= SUPPLIED ENTRIES =
+-------+

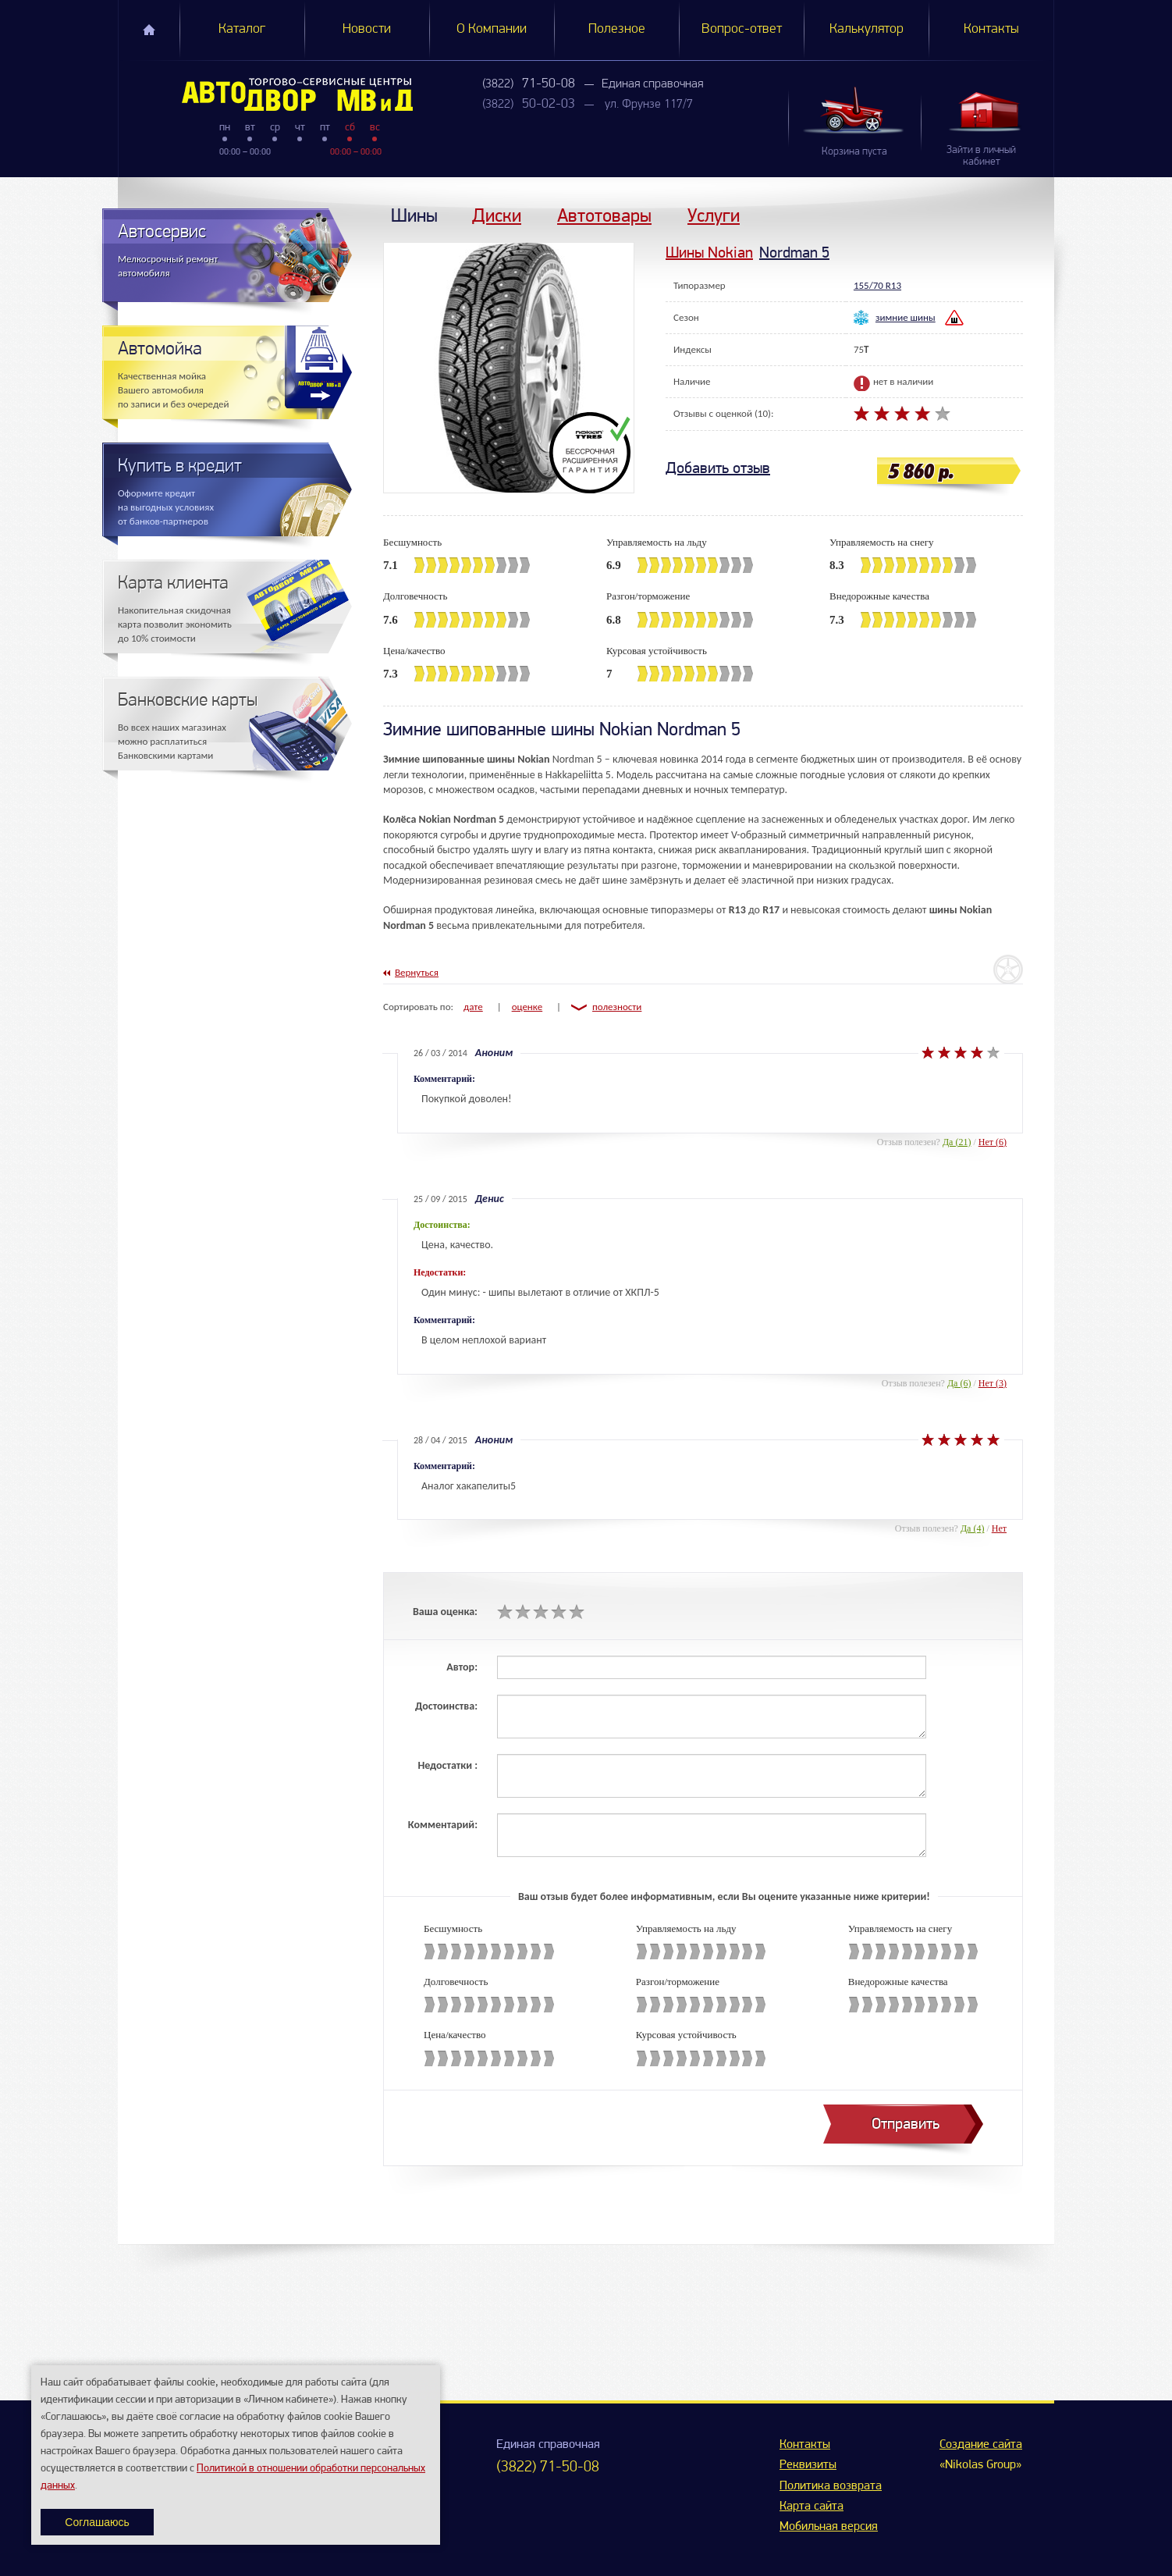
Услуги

+-------+

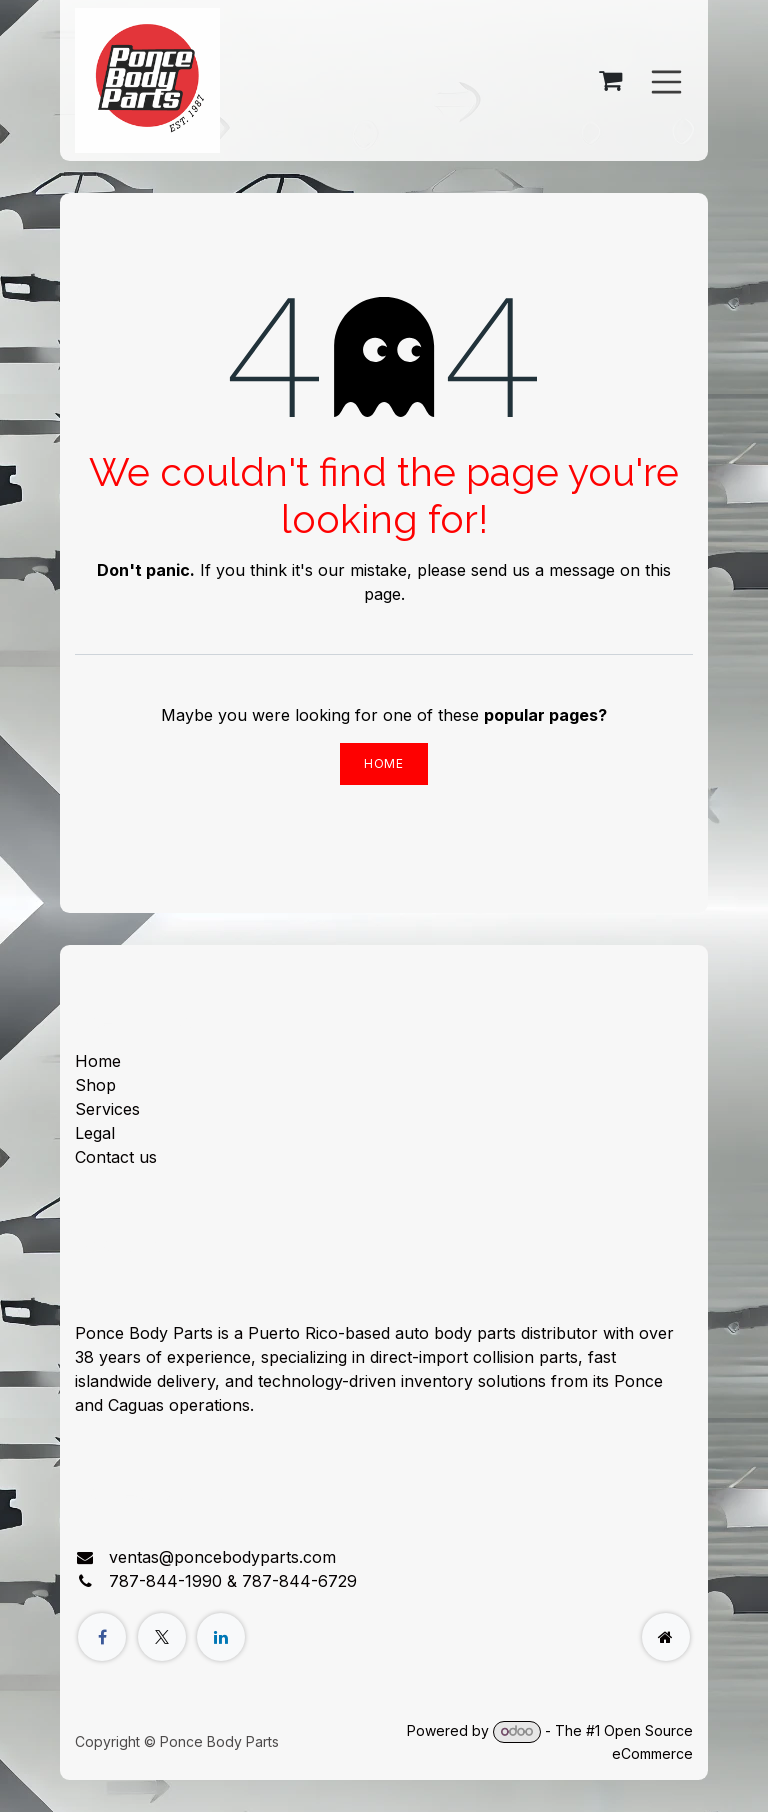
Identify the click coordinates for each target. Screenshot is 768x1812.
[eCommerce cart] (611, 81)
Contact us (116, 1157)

+-------+

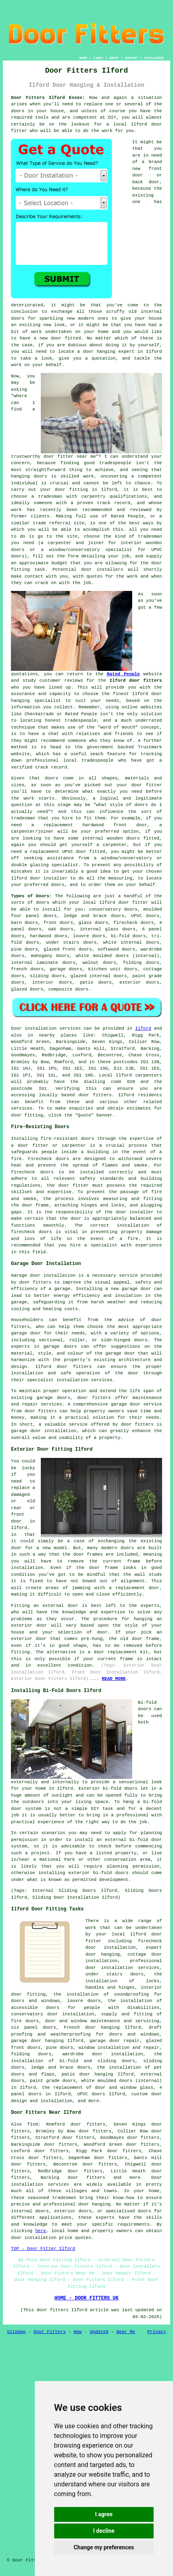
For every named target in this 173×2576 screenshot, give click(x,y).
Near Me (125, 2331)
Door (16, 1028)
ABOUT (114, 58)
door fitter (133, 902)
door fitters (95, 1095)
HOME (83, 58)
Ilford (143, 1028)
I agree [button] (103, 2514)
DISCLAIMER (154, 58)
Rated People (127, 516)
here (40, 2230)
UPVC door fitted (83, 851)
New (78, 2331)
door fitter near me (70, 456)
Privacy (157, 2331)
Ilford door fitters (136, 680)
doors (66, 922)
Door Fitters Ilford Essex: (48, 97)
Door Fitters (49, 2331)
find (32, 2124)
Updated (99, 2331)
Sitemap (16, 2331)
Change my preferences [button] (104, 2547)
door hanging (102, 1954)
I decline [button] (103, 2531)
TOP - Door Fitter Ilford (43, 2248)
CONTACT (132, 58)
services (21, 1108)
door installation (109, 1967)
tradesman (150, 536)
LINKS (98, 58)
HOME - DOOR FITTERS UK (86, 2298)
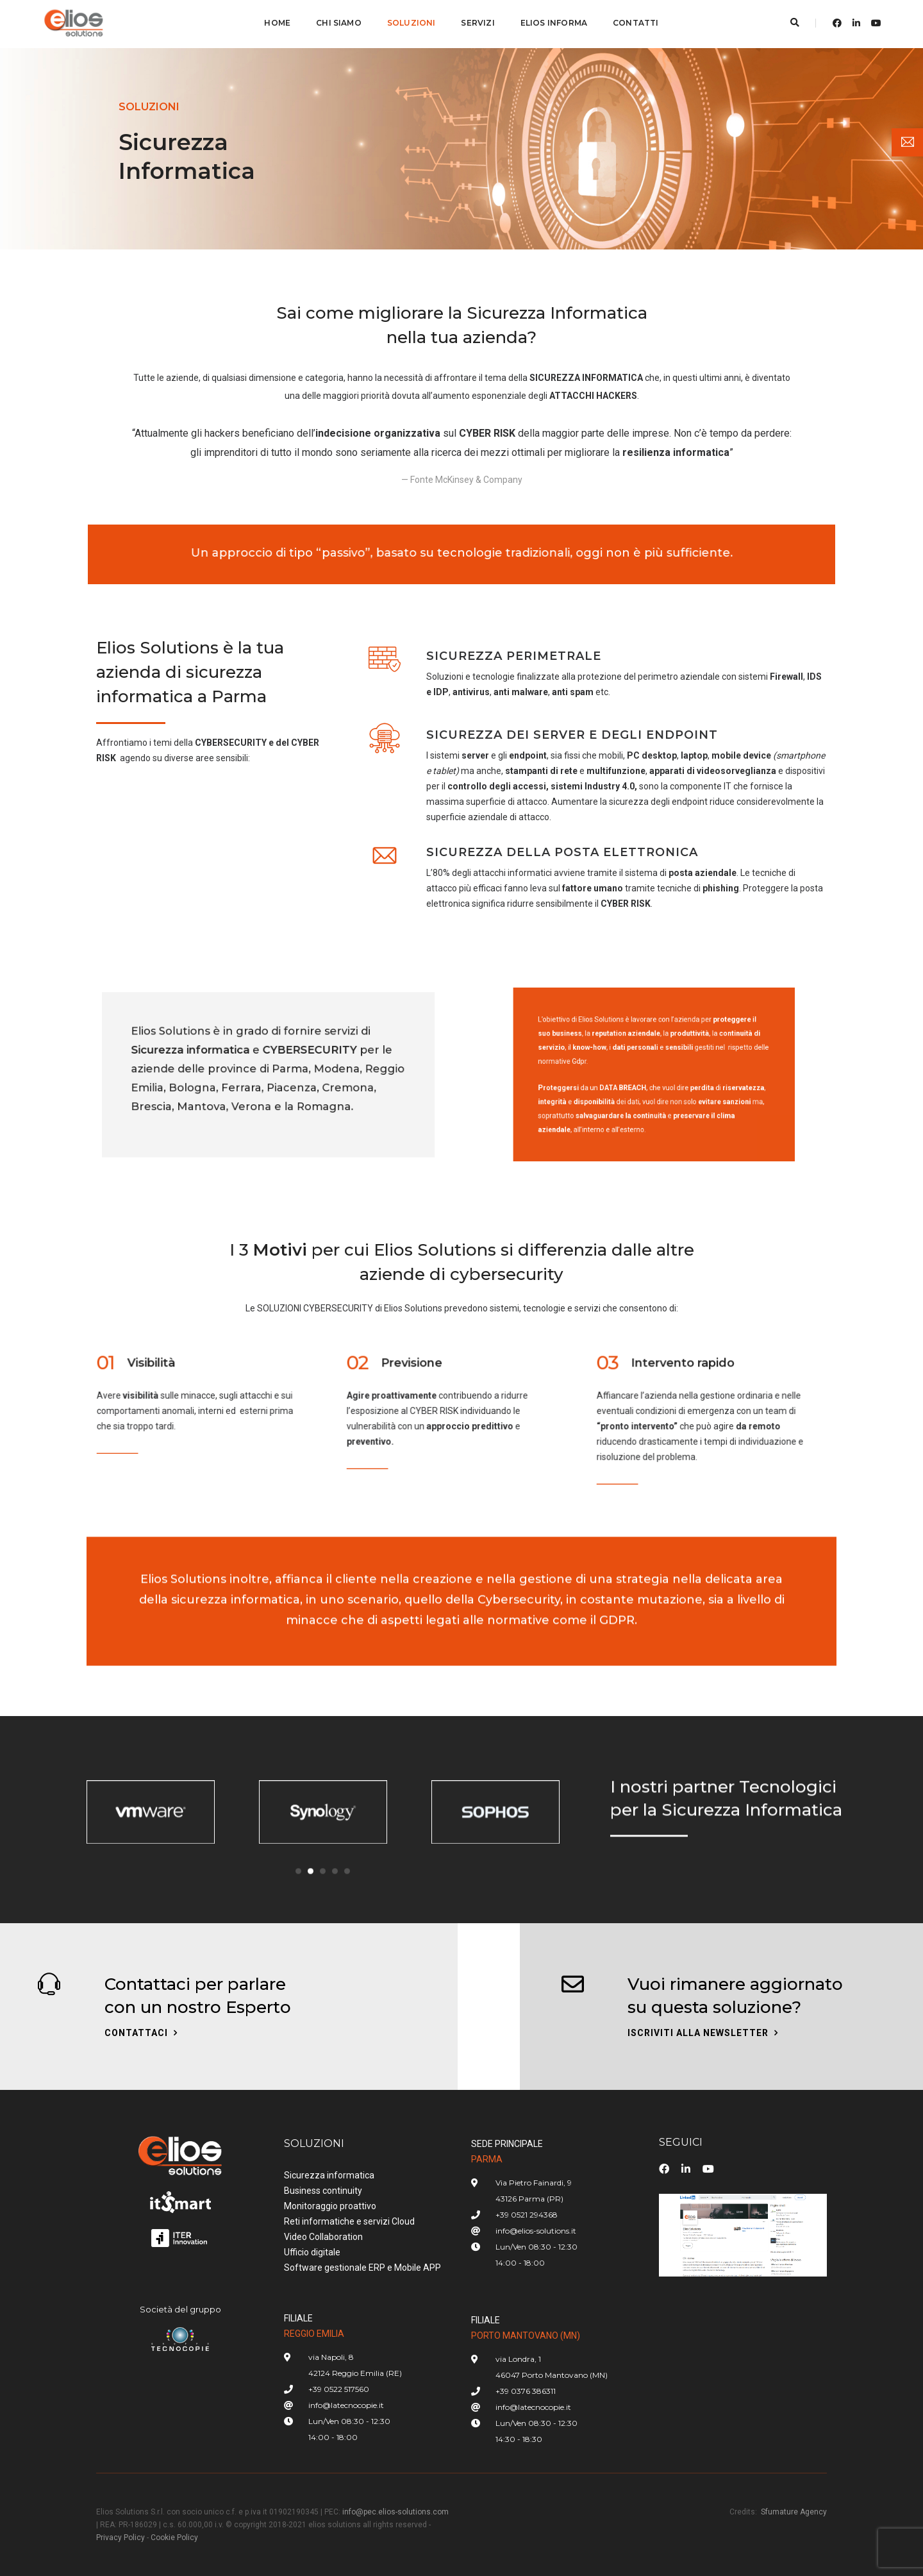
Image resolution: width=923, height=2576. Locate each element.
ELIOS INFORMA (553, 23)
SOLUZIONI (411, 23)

+-------+

= INSTRUCTIONS FOR THE TASK =
Please give again the lines above between the line holding "door fitters (95, 1095)" and the line holding "services (21, 1108)", inclusive, exactly as they are and with nothing added.

= RESPONSE AREA =
door fitters (95, 1095)
HOME (83, 58)
Ilford (143, 1028)
I agree [button] (103, 2514)
DISCLAIMER (154, 58)
Rated People (127, 516)
here (40, 2230)
UPVC door fitted (83, 851)
New (78, 2331)
door fitter near me (70, 456)
Privacy (157, 2331)
Ilford door fitters (136, 680)
doors (66, 922)
Door Fitters Ilford Essex: (48, 97)
Door Fitters (49, 2331)
find (32, 2124)
Updated (99, 2331)
Sitemap (16, 2331)
Change my preferences [button] (104, 2547)
door hanging (102, 1954)
I decline [button] (103, 2531)
TOP - Door Fitter Ilford (43, 2248)
CONTACT (132, 58)
services (21, 1108)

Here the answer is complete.